La prédominance de la pathomimie est nettement féminine (74-88 %). Un diagnostic précoce est essentiel afin de limiter les gestes agressifs qui renforcent la pathologie. Les manifestations les plus fréquentes sont des ulcérations, excoriations, des nécroses cutanées associées à un érythème, des croûtes, des ecchymoses, des œdèmes segmentaires, des alopécies, des dystrophies unguéales… Leur aspect est très variable car il dépend des moyens utilisés ; produits caustiques, brûlures thermiques, lacérations, injections de produits divers, pose de garrots, ventouses…
Un aspect bizarre
« Un vulnologue avisé reconnaît aisément une pathomimie cutanée : la dermatose ne ressemble à rien de connu et son aspect évoque d’emblée une dermatose factice artificielle », a expliqué le Dr François Truchetet (Metz-Thionville). La morphologie et la topographie des lésions orientent le diagnostic. La dermatose a une apparence bizarre : elle est linéaire, géométrique, contraste nettement par rapport à la peau saine.
Les lésions concernent les zones habituellement accessibles aux mains : visage, membres supérieurs, inférieurs, même s’il existe quelquefois la complicité d’un partenaire (« folie à deux »). Chez l’enfant, les limites de l’hétéropathomimie peuvent être floues, avec des sévices. Les conditions d’apparition peuvent aussi guider le diagnostic, car elles sont soudaines.

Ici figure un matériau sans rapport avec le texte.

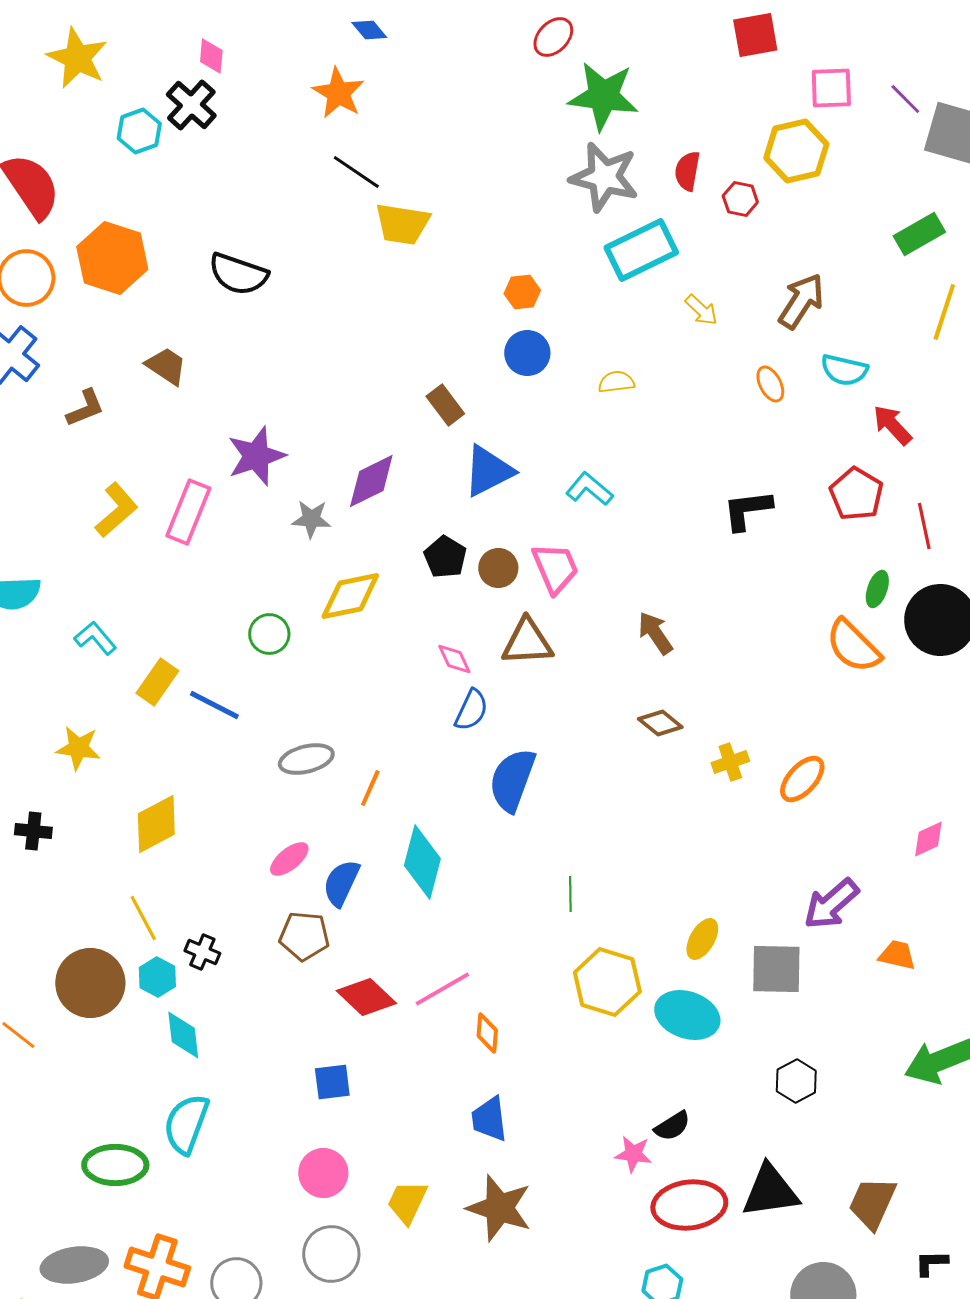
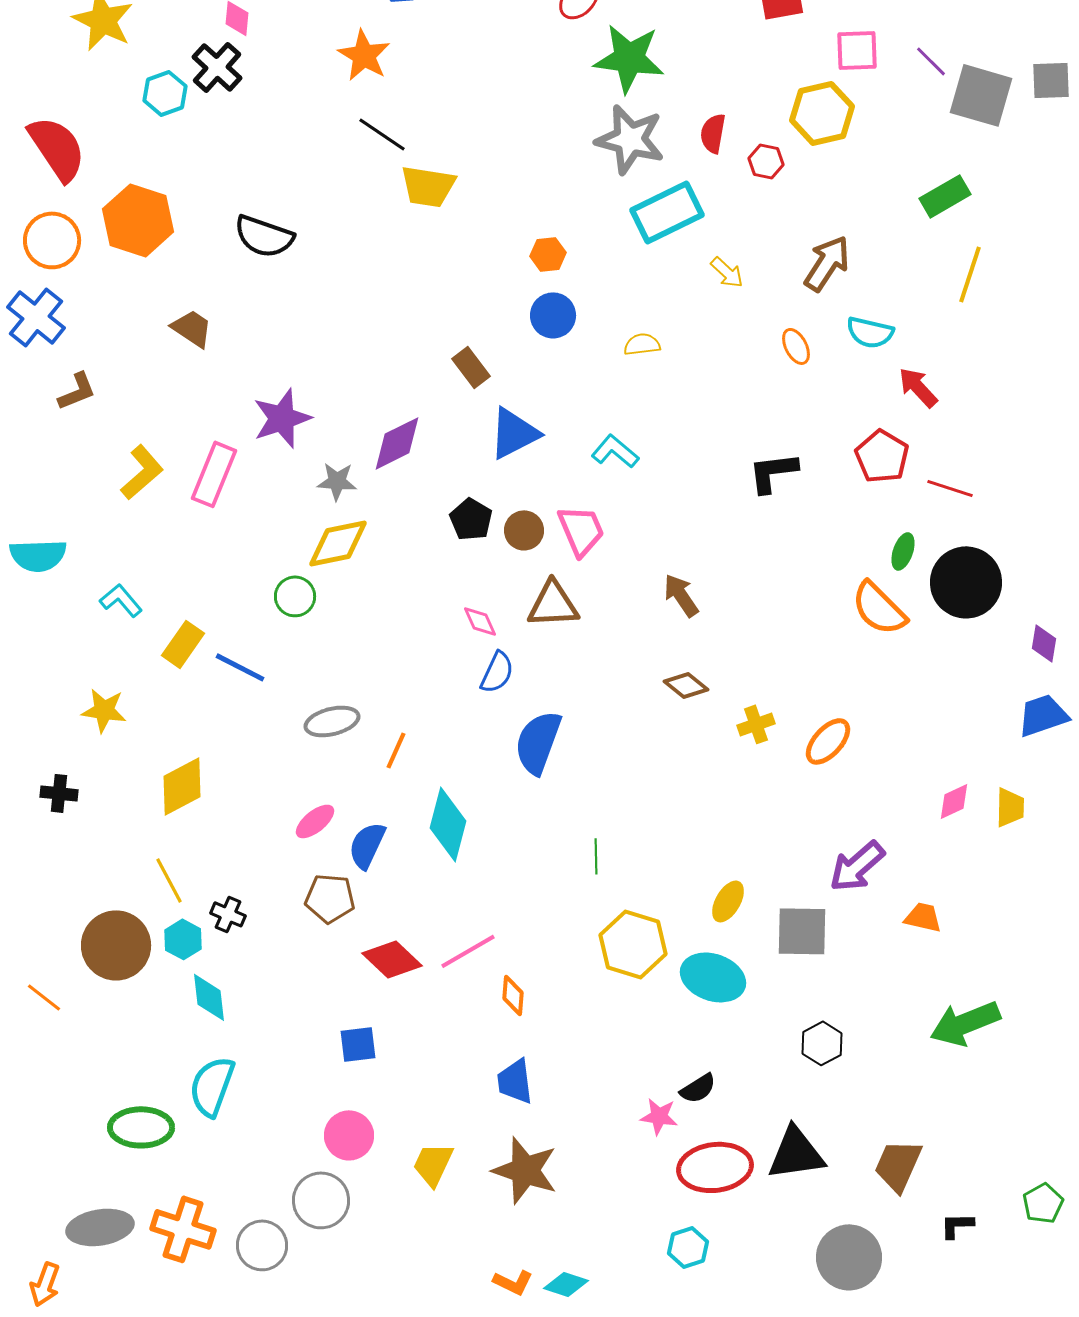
brown L-shape: (85, 408) -> (77, 391), moved
red line: (924, 526) -> (950, 488), turned -60
yellow diamond: (350, 596) -> (338, 543), moved
gray circle: (331, 1254) -> (321, 1200), moved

L’interrogatoire est souvent incohérent et il existe un vagabondage médical. Enfin, la personnalité du malade peut être évocatrice, mais le désordre psychiatrique est rarement évident. « La pathomimie est la première extériorisation d’une maladie psychiatrique : c’est un appel à l’aide », a précisé le Dr Truchetet.
Elle touche des femmes éduquées, socialement ou affectivement isolées (ou craignant de l’être). Il peut exister une instabilité émotionnelle, une agressivité, un état dépressif, une névrose ou psychose… « Le diagnostic est facile à évoquer, mais difficile à affirmer car il y a toujours la crainte de laisser passer une maladie organique et il n’est pas aisé de penser que le malade a une responsabilité dans la survenue de sa maladie », a-t-il ajouté.
Il est essentiel, mais difficile, d’articuler les soins dermatologiques avec l’objectif psychiatrique. La prise en charge ne doit pas être inquisitoire, car faire avouer peut entraîner une décompensation psychiatrique grave ou même le suicide. Il faut être rassurant, compréhensif. La relation thérapeutique doit être une attitude de connivence, de complicité où il s’agit de montrer au patient que l’on sait sans lui dire (ne pas forcer à l’aveu et ne pas être dupe). C’est un long travail d’approche et de suivi. 30 à 75 % des malades sont des récidivistes. 30 à 60 % des malades ont une affection psychiatrique caractérisée où domine la dépression avec tentative de suicide.
D’après la communication du Dr François Truchetet (Metz-Thionville)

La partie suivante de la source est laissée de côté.